_TASK TO CARRY OUT_:
Only lines holding the word "santé" are wanted from the records; copy all of them.

PROVIDED RECORDS START

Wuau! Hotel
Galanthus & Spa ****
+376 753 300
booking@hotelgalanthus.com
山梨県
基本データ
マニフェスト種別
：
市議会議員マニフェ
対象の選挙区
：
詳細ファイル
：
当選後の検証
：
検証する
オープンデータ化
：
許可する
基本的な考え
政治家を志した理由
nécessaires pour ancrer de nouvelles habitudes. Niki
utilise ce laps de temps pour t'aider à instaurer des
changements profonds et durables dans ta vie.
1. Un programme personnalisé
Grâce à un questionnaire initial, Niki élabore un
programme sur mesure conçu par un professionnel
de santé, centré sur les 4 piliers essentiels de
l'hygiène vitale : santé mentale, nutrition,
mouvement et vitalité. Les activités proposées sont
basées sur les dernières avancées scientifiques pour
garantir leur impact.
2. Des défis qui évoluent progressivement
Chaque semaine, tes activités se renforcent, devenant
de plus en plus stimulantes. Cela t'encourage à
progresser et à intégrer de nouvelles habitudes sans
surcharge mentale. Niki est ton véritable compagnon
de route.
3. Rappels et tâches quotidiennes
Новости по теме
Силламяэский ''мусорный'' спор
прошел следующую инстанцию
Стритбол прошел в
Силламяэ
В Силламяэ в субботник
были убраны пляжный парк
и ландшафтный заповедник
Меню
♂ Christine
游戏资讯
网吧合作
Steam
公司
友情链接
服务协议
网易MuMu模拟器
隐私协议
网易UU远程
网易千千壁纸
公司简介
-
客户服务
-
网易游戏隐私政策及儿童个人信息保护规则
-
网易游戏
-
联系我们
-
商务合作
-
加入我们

PROVIDED RECORDS END

_SOLUTION TO THE EXERCISE_:
de santé, centré sur les 4 piliers essentiels de
l'hygiène vitale : santé mentale, nutrition,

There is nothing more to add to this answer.